■ **Problem to work on**
Copy out each line of the data that holds the word "Flexible".

[[ Supplied material, beginning ]]

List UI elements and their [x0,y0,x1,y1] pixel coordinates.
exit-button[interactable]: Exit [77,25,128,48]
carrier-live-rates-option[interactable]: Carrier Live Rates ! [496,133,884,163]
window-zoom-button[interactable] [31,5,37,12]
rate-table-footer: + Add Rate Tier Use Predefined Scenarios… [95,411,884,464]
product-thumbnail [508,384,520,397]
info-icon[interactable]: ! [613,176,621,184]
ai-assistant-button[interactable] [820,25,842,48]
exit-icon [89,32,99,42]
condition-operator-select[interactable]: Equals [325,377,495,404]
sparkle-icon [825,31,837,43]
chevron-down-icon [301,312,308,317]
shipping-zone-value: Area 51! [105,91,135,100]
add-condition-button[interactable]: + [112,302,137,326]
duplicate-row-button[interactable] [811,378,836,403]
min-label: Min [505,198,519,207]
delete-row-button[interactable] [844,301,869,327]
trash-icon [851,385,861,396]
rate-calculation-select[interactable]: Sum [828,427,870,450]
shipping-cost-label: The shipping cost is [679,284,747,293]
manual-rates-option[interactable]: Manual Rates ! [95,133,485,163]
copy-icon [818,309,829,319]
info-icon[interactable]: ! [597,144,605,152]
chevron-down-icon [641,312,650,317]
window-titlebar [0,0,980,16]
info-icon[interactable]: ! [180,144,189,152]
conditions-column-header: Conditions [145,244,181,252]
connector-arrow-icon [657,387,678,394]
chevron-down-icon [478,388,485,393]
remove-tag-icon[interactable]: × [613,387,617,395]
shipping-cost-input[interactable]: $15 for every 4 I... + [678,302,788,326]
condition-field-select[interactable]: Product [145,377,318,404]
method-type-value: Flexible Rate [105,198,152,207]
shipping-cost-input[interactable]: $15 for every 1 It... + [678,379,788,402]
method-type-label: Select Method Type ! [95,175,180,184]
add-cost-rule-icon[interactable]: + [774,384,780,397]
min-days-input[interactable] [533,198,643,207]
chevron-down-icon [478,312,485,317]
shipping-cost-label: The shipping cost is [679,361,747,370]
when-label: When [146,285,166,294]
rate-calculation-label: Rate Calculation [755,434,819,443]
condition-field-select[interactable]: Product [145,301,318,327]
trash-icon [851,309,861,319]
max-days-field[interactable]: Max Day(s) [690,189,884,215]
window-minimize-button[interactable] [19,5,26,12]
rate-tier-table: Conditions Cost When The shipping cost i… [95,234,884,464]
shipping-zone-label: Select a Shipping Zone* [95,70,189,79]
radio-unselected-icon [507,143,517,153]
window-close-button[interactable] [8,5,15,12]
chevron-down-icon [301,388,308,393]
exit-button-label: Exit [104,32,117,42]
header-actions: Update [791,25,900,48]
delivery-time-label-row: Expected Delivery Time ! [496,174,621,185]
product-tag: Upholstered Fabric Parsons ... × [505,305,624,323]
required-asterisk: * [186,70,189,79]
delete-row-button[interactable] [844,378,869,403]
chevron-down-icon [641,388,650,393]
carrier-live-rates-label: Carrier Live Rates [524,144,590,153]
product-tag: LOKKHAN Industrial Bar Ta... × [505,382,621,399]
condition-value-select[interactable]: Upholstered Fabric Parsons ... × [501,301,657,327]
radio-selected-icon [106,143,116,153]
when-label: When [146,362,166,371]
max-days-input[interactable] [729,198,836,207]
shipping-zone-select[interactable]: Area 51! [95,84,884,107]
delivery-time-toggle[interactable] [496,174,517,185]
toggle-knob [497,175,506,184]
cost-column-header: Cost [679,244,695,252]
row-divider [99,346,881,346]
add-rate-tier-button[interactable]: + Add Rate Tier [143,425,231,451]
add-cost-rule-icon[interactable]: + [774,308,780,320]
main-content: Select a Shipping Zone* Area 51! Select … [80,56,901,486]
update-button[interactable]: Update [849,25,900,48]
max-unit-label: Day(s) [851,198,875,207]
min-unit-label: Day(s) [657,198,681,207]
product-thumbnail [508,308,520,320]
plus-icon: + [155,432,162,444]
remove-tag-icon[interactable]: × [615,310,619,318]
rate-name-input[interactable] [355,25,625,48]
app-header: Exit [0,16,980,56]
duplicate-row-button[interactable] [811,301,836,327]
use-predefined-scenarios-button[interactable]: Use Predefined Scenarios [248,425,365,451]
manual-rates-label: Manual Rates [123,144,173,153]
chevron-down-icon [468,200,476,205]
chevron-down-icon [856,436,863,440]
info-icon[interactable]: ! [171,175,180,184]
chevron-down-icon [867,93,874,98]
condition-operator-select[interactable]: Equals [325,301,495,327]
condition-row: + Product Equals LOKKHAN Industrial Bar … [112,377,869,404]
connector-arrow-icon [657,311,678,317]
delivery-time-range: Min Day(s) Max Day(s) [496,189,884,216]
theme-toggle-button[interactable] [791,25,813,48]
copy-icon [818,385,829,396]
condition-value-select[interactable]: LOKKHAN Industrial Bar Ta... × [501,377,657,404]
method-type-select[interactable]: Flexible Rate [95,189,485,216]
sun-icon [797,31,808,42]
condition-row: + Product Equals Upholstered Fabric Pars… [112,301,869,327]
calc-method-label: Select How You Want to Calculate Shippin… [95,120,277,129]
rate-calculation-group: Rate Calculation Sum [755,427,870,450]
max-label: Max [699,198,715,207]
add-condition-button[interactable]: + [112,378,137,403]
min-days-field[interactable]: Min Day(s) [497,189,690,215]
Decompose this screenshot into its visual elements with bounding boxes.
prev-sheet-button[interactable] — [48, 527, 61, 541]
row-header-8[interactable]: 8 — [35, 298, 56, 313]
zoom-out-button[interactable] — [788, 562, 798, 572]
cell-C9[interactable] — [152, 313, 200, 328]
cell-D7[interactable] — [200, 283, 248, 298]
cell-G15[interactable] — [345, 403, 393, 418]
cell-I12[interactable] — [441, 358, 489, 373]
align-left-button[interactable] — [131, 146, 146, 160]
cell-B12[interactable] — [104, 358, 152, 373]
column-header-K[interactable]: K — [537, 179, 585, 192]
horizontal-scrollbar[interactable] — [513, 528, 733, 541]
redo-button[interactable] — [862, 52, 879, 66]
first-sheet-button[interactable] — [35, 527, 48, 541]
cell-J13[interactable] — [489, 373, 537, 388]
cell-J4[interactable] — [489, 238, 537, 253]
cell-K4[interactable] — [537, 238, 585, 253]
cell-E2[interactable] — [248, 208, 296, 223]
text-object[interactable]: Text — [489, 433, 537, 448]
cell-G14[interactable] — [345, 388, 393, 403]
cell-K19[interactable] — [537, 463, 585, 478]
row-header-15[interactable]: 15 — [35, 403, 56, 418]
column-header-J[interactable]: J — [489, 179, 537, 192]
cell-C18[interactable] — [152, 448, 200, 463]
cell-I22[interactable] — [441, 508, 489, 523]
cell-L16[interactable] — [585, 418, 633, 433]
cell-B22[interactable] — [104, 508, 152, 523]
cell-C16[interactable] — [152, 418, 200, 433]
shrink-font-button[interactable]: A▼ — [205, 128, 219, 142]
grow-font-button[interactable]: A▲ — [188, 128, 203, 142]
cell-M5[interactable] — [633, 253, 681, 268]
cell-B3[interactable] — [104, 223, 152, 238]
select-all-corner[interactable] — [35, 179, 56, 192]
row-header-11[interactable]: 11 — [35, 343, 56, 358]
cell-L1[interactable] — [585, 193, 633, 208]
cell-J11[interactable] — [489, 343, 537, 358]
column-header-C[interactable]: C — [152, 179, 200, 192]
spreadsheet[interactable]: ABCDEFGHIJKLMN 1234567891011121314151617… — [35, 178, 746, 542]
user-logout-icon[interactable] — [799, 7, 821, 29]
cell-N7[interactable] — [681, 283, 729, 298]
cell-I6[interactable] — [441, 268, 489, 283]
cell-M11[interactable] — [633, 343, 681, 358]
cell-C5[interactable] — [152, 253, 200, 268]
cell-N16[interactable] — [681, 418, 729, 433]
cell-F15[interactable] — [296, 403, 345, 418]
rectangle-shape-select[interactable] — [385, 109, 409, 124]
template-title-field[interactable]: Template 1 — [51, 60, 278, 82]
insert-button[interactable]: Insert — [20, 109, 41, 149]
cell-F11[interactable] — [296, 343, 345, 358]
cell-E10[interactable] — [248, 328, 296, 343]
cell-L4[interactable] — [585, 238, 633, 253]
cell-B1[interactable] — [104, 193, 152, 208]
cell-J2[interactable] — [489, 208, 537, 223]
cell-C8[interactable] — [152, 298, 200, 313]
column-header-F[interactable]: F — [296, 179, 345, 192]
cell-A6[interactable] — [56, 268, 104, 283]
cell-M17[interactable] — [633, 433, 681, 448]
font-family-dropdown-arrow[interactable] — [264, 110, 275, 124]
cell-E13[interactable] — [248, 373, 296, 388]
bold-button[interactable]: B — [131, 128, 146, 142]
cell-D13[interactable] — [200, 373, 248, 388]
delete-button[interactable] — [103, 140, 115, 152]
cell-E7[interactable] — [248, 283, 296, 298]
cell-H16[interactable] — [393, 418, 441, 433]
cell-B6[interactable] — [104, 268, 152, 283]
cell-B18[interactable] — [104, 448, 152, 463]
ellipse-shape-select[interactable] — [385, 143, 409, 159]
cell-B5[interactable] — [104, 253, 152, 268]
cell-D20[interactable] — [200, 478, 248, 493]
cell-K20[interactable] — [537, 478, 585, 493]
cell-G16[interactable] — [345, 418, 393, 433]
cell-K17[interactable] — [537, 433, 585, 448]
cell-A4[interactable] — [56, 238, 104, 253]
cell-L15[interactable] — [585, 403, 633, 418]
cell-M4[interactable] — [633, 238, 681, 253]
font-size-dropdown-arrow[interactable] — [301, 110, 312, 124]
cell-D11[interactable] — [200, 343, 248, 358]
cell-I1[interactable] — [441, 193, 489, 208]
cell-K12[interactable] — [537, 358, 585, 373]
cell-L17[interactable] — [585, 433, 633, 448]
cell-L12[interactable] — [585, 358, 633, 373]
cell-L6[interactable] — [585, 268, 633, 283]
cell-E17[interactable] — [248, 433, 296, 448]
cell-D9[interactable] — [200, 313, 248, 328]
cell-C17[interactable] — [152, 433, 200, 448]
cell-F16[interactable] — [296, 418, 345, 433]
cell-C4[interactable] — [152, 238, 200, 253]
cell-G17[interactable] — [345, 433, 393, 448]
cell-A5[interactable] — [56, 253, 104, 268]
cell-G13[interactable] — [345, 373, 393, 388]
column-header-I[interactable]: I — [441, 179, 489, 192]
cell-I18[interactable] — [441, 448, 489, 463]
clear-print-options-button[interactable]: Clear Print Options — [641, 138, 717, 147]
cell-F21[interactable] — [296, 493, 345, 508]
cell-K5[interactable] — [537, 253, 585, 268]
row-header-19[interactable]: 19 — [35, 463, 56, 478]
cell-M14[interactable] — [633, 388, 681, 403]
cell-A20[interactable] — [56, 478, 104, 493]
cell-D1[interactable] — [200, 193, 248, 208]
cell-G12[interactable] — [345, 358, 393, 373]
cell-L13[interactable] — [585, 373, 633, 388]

[[ Supplied material, end ]]

■ **Exercise response**
method-type-value: Flexible Rate [105,198,152,207]
method-type-select[interactable]: Flexible Rate [95,189,485,216]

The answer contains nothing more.